PoseBusters enables fine-grained analysis of docking performance, going beyond global accuracy statistics. Evaluation protocols typically include:

Metric	Definition	Success Threshold
RMSD	$\sqrt{(1/N) \sum_{i=1}^N \\|r_i^{true} - r_i^{pred}\\|^2}$	≤ 2 Å, ≤ 5 Å
Bond/Angle tolerances	Bond lengths/angles: $[0.75, 1.25] \times$ reference	Within interval
Energy ratio	$(\text{Docked Energy}) /\langle \text{Ensemble Energy} \rangle$	≤ 100
Volume overlap	Fraction of ligand/protein van der Waals volumes overlapped	≤ 7.5 %

Only complexes that satisfy all criteria are classified as physically valid (PB-valid).

5. Applications and Impact

PoseBusters underpins several advances in structure-based drug discovery and deep molecular docking:

Enables strict assessment of pose plausibility, reducing the incidence of chemically dubious predictions in virtual screening pipelines.
Provides an external benchmark for generalization evaluation on structurally diverse and novel targets, eliminating risks of training/test leakage prevalent in pre-2021 datasets.
Facilitates comparative and ablation studies of docking models retrained with experimental vs. synthetic data, showing that synthetic complexes can recover much of the performance of experimental data, though binding pocket similarity remains pivotal (Khiari et al., 16 Sep 2025).
Influences model development, suggesting the need for explicit incorporation of physical constraints (prior knowledge from molecular mechanics, force field physics) into deep learning architectures for more robust and generalizable predictions.

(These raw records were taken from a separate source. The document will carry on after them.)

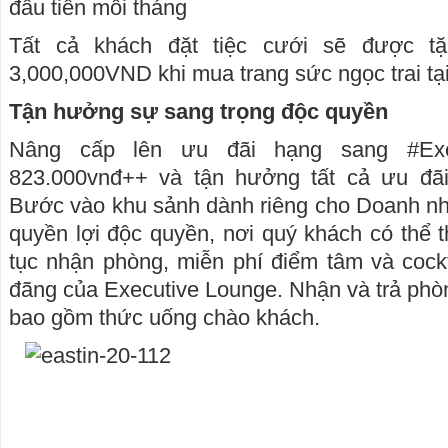
đầu tiên mỗi tháng
Tất cả khách đặt tiệc cưới sẽ được tặ
3,000,000VND khi mua trang sức ngọc trai tạ
Tận hưởng sự sang trọng độc quyền
Nâng cấp lên ưu đãi hạng sang #Exec
823.000vnđ++ và tận hưởng tất cả ưu đãi
Bước vào khu sảnh dành riêng cho Doanh n
quyền lợi độc quyền, nơi quý khách có thể t
tục nhận phòng, miễn phí điểm tâm và cockt
đãng của Executive Lounge. Nhận và trả phòng
bao gồm thức uống chào khách.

6. Recent Extensions: PoseBusters in Human Motion Evaluation

The PoseBusters name also refers to an independently developed isometric exercise video dataset and evaluation framework for computer vision–based exercise feedback (Jaiswal et al., 13 Jun 2025). This collection comprises over 3,600 tagged videos spanning six multiclass isometric poses, annotated for correct and common mistake variants. Associated benchmarks include angle-based and graph-convolution network classifiers, and a three-part evaluation metric covering classification accuracy, mistake localization, and model confidence. Applications extend beyond fitness to rehabilitation, physiotherapy, and intelligent exercise feedback systems.

A plausible implication—given the biophysical rigor encoded in the protein–ligand PoseBusters framework—is that such protocols may cross-fertilize model validation strategies in other pose-related domains.

7. Significance and Future Directions

The establishment of PoseBusters as a community-standard benchmark has underscored the limitations of single-metric evaluation in model-driven molecular docking. As the field transitions toward hybrid workflows integrating AI-driven pose proposal with post-hoc physics-based filtering or refinement, the PoseBusters criteria will likely form the basis of downstream validation, rescoring, and candidate selection in large-scale virtual screening and structure-based design. Continued expansion of the dataset, with additional physical plausibility tests or coverage of new chemical/biological subspaces, can further drive reliability and model transparency in computational structural biology and cheminformatics.